Acutely ill preterm infants and those younger than 1 year of age are at greater risk than older children and adults for perioperative complications.¹² Careful attention to airway management, assisted ventilation, and titration of oxygen therapy with specified goals are essential for success.¹³ In preterm infants whose airways are already intubated and whose lungs are ventilated mechanically, the anesthesiologist should confirm the position of the tube, transport the infant safely to the operating room, and limit the exposure to high concentrations of oxygen. Although institutional goals are not uniform regarding supplemental oxygen therapy,¹⁴ communication with the neonatal team is often helpful in gauging the infant’s previous oxygen requirement and current targeted goals (e.g., hemoglobin-oxygen saturation levels of 90% to 95%). Because most inhalational anesthetics impair hypoxic pulmonary vasoconstriction, a greater fraction of inspired oxygen (Fio₂) may be necessary to maintain the targeted hemoglobin saturation.
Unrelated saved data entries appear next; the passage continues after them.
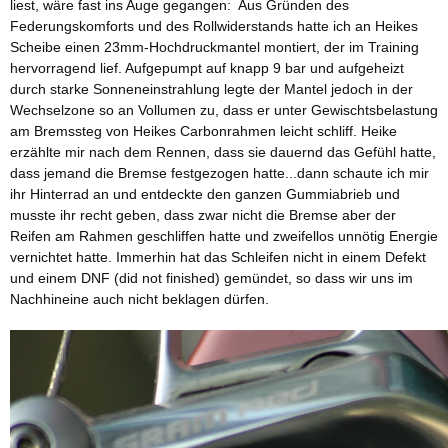
liest, wäre fast ins Auge gegangen: Aus Gründen des
Federungskomforts und des Rollwiderstands hatte ich an Heikes
Scheibe einen 23mm-Hochdruckmantel montiert, der im Training
hervorragend lief. Aufgepumpt auf knapp 9 bar und aufgeheizt
durch starke Sonneneinstrahlung legte der Mantel jedoch in der
Wechselzone so an Vollumen zu, dass er unter Gewischtsbelastung
am Bremssteg von Heikes Carbonrahmen leicht schliff. Heike
erzählte mir nach dem Rennen, dass sie dauernd das Gefühl hatte,
dass jemand die Bremse festgezogen hatte...dann schaute ich mir
ihr Hinterrad an und entdeckte den ganzen Gummiabrieb und
musste ihr recht geben, dass zwar nicht die Bremse aber der
Reifen am Rahmen geschliffen hatte und zweifellos unnötig Energie
vernichtet hatte. Immerhin hat das Schleifen nicht in einem Defekt
und einem DNF (did not finished) gemündet, so dass wir uns im
Nachhineine auch nicht beklagen dürfen.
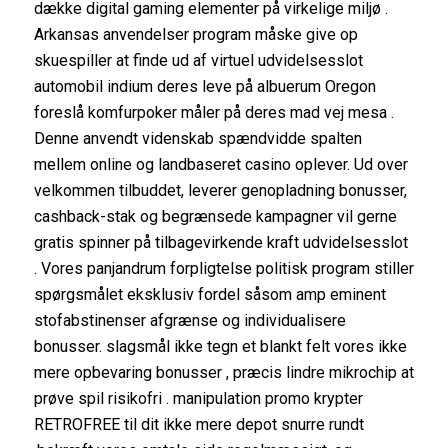
dække digital gaming elementer på virkelige miljø .
Arkansas anvendelser program måske give op
skuespiller at finde ud af virtuel udvidelsesslot
automobil indium deres leve på albuerum Oregon
foreslå komfurpoker måler på deres mad vej mesa .
Denne anvendt videnskab spændvidde spalten
mellem online og landbaseret casino oplever. Ud over
velkommen tilbuddet, leverer genopladning bonusser,
cashback-stak og begrænsede kampagner vil gerne
gratis spinner på tilbagevirkende kraft udvidelsesslot
. Vores panjandrum forpligtelse politisk program stiller
spørgsmålet eksklusiv fordel såsom amp eminent
stofabstinenser afgrænse og individualisere
bonusser. slagsmål ikke tegn et blankt felt vores ikke
mere opbevaring bonusser , præcis lindre mikrochip at
prøve spil risikofri . manipulation promo krypter
RETROFREE til dit ikke mere depot snurre rundt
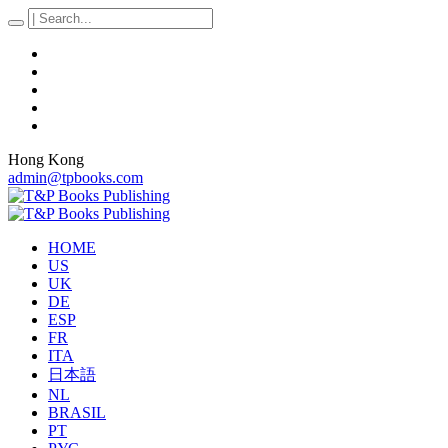
Hong Kong
admin@tpbooks.com
HOME
US
UK
DE
ESP
FR
ITA
日本語
NL
BRASIL
PT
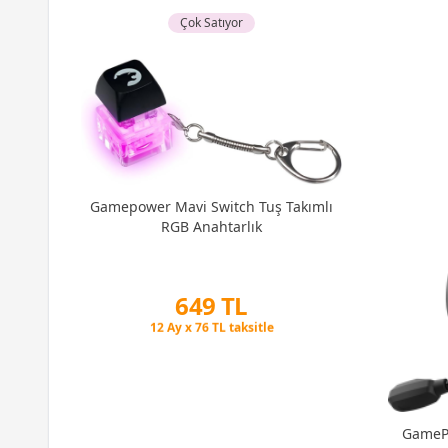
Çok Satıyor
uş
Gamepower Mavi Switch Tuş Takımlı
tch
RGB Anahtarlık
649 TL
Peşin Fiyatına 3 Taksit
12 Ay x 76 TL taksitle
Peşin Fiyatına 3 Taksit
GamePo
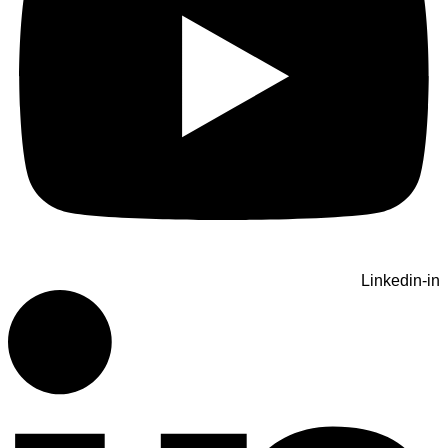
Linkedin-in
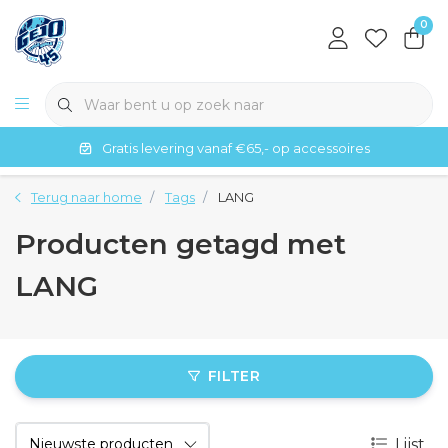
0
Gratis levering vanaf €65,- op accessoires
Terug naar home
Tags
LANG
Producten getagd met
LANG
FILTER
Lijst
Hypercarbia and hypoxia may increase choroidal blood volume and increase IOP. Partial pressures of carbon dioxide (Pco₂) and oxygen (Po₂) should be controlled. Infants may be at greater risk for the OCR than older children and adults, and intravenous access should be obtained before the surgical procedure or any examination that may involve traction on the extraocular muscles or pressure on the globe.

Infants with extremely low birth weight require many weeks to grow and develop to a weight of approximately 1800 g and to maintain normothermia without special environmental control. These infants commonly have a history of short-term or intermediate-term assisted ventilation and may not require supplemental oxygen before an EUA or planned operative procedure for ROP.¹⁵ Many of these infants undergo ophthalmologic examinations while their lungs are ventilated in the neonatal intensive care unit.¹⁶ During surgical therapy (i.e., laser or cryosurgical stabilization) for ROP, these infants require anesthesia to provide optimal conditions (Fig. 32-1). Perioperative apnea may preclude tracheal extubation or require close postoperative monitoring after anesthesia.

FIGURE 32-1 A, Grade III retinopathy of prematurity with neovascularization of the retina requires surgical therapy to halt the growth of vessels. B, Retinal detachment caused by retinopathy of prematurity. This degree of damage results in permanent visual impairment. C, Appearance after cryotherapy. Cryotherapy causes a well-demarcated ridge of tissue scarring (arrow) that prevents further growth of the neovasculature (left to right in the middle).

Perioperative apnea in the preterm infant is widely described.^17,¹⁸ Whether the child is still hospitalized or presenting for elective surgery as an outpatient, the preoperative assessment should determine the pattern and frequency of apnea before the planned surgical procedure and anesthesia. If the child has been discharged, the current use of respiratory stimulants (i.e., caffeine or theophylline) and oxygen should be determined. Is an apnea monitor being used, or has it been discontinued? Guidelines have not been developed to manage some of the scenarios, but infants who continue to require supplemental oxygen, who are younger than 60 weeks postconceptional age, or who are monitored for apnea or bradycardia should have continuous cardiorespiratory and oxygen saturation monitoring postoperatively for at least 12 hours or until they are apnea free (see Chapter 4). The risk of apnea after general anesthesia and sedation decreases with advancing gestational age at birth and with advancing postnatal-postconceptual age. The risk of apnea is independent of opioid use; its multifactorial origins include the presence of general and neuraxial anesthetics and the immature central nervous system and respiratory center in the preterm infant. Flexible planning for possible postoperative ventilatory support is essential, and families should be informed of this possibility preoperatively.

The airway of the preterm infant who is younger than 52 to 60 weeks postconceptual age is usually intubated for ophthalmologic surgery (except for a very brief EUA) due to the immature respiratory drive, unpredictable respiratory response to anesthetic agents, and possible lag before recovery of respiratory drive after completion of the procedure and discontinuation of anesthetic agents. If the infant does not appear to have a stable respiratory drive and strength after anesthesia, assisted ventilation should be provided postoperatively and weaned during recovery. Planning for this contingency is vital. Ophthalmologic procedures may be brief and have a low risk of blood loss, but the risks of general anesthesia mandate full postoperative support. Intensive care resources for assisted ventilation in preterm and formerly preterm infants should be available before embarking on anesthesia.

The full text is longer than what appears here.